From Wikipedia, the free encyclopedia
An audio game is a game played on an electronic device. It is similar to a video game save that the only feedback device is audible rather than visual. The game itself exists in sound.
Audio games originally started out as 'blind accessible'-games and were developed mostly by amateurs and blind programmers. But more and more people are showing interest in audio games, ranging from sound artists, game accessibility researchers, mobile game developers and mainstream videogamers. Most audio games run on a computer platform, although there are a few audiogames for handhelds and video game consoles. Audio games feature the same variety of genres as videogames, such as adventure games, racing games, etc.
Audio game history
Before graphical operating systems like Windows, most home computers used DOS or another text-based operating system. Being text-based meant that they were equally accessible for users with and without a visual impairment. This also meant that games such as text adventures were also equally accessible. However, computers became more powerful resulting in more visually enriched games. This caused a huge gap between the video games for the seeing and games for the blind—a gap that is actually growing. While seeing gamers venture into 3D gaming worlds such as Myst and Final Fantasy, blind gamers are forced to play more mundane games such as Blackjack, Battleship or Memory.

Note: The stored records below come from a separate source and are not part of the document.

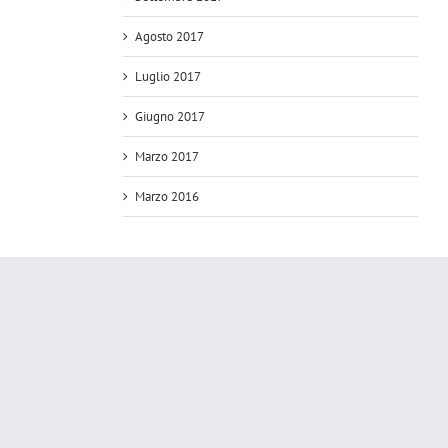
Agosto 2017
Luglio 2017
Giugno 2017
Marzo 2017
Marzo 2016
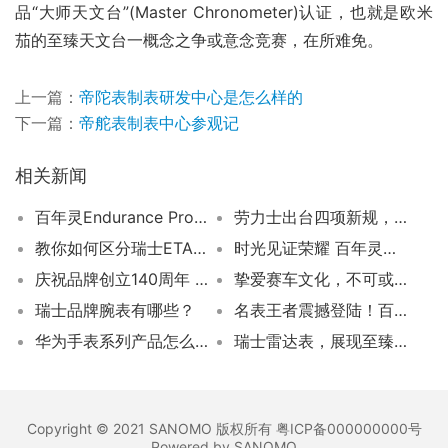
品“大师天文台”(Master Chronometer)认证，也就是欧米
茄的至臻天文台一概念之争或意念竞赛，在所难免。
上一篇：
帝陀表制表研发中心是怎么样的
下一篇：
帝舵表制表中心参观记
相关新闻
百年灵Endurance Pro石英运动表台北惊艳亮相,38 毫米中性尺寸成焦点
劳力士出台四项新规，彻底遏制“炒货”潮
教你如何区分瑞士ETA与国产海鸥机芯
时光见证荣耀 百年灵大使布拉德·皮特珍藏佳作
庆祝品牌创立140周年 BVLGARI宝格丽推出全新Octo Finissimo Automatic素描盘限量腕表
挚爱赛车文化，不可或缺的佩戴之选！卡莱拉系列保时捷Chronosprint计时码表6万8！
瑞士品牌腕表有哪些？
名表王者震撼登陆！百达翡丽3488自动上弦腕表引人瞩目！
华为手表系列产品怎么样
瑞士雷达表，展现至臻心意，共赴爱旅！
Copyright © 2021 SANOMO 版权所有 粤ICP备000000000号
Powered by SANOMO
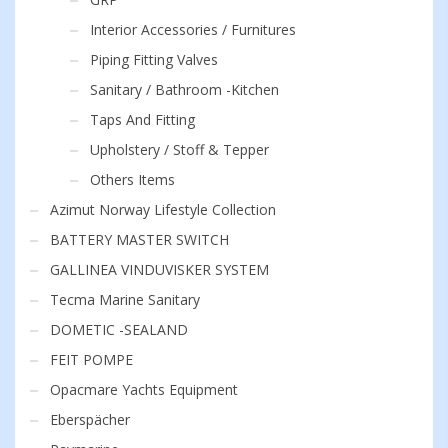
Interior Accessories / Furnitures
Piping Fitting Valves
Sanitary / Bathroom -Kitchen
Taps And Fitting
Upholstery / Stoff & Tepper
Others Items
Azimut Norway Lifestyle Collection
BATTERY MASTER SWITCH
GALLINEA VINDUVISKER SYSTEM
Tecma Marine Sanitary
DOMETIC -SEALAND
FEIT POMPE
Opacmare Yachts Equipment
Eberspächer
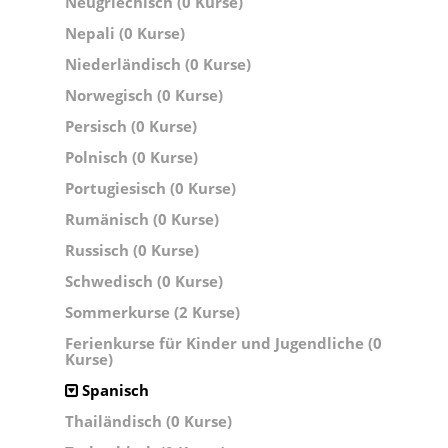
Neugriechisch (0 Kurse)
Nepali (0 Kurse)
Niederländisch (0 Kurse)
Norwegisch (0 Kurse)
Persisch (0 Kurse)
Polnisch (0 Kurse)
Portugiesisch (0 Kurse)
Rumänisch (0 Kurse)
Russisch (0 Kurse)
Schwedisch (0 Kurse)
Sommerkurse (2 Kurse)
Ferienkurse für Kinder und Jugendliche (0
Kurse)
Spanisch
Thailändisch (0 Kurse)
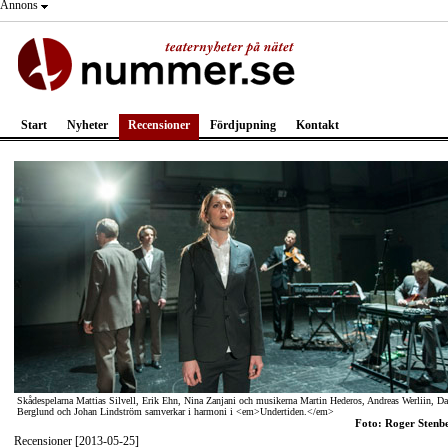
Annons
Start
Nyheter
Recensioner
Fördjupning
Kontakt
Skådespelarna Mattias Silvell, Erik Ehn, Nina Zanjani och musikerna Martin Hederos, Andreas Werliin, D
Berglund och Johan Lindström samverkar i harmoni i <em>Undertiden.</em>
Foto: Roger Stenb
Recensioner [2013-05-25]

But as videogames started to flourish, several amateur game designers started making videogames accessible for the blind by adding sound. Soon they started developing their own games, not so much based on existing game ideas but based on the possibilities of sound.
Current State of the Market
Most audio games are now developed by several small companies (consisting of only a team of 1 to 4 people). The main audience is still mostly visually impaired users. But commercial interest is growing steadily. In 1999 a Japanese company called Warp developed a game called Real Sound: Kaze no Regret. It was released on the Sega Saturn and Dreamcast and it featured no visuals at all, just sound. Methods of the game have found their way into games like D2 and Enemy Zero to enhance gameplay.
Audio games are also very interesting for the mobile gaming market since no screen is needed. Artists and students are already experimenting wildly with audiogames to explore the possibilities and limitations of audio games. The game market is gradually taking more notice into audiogames as well because of the issue of game accessibility.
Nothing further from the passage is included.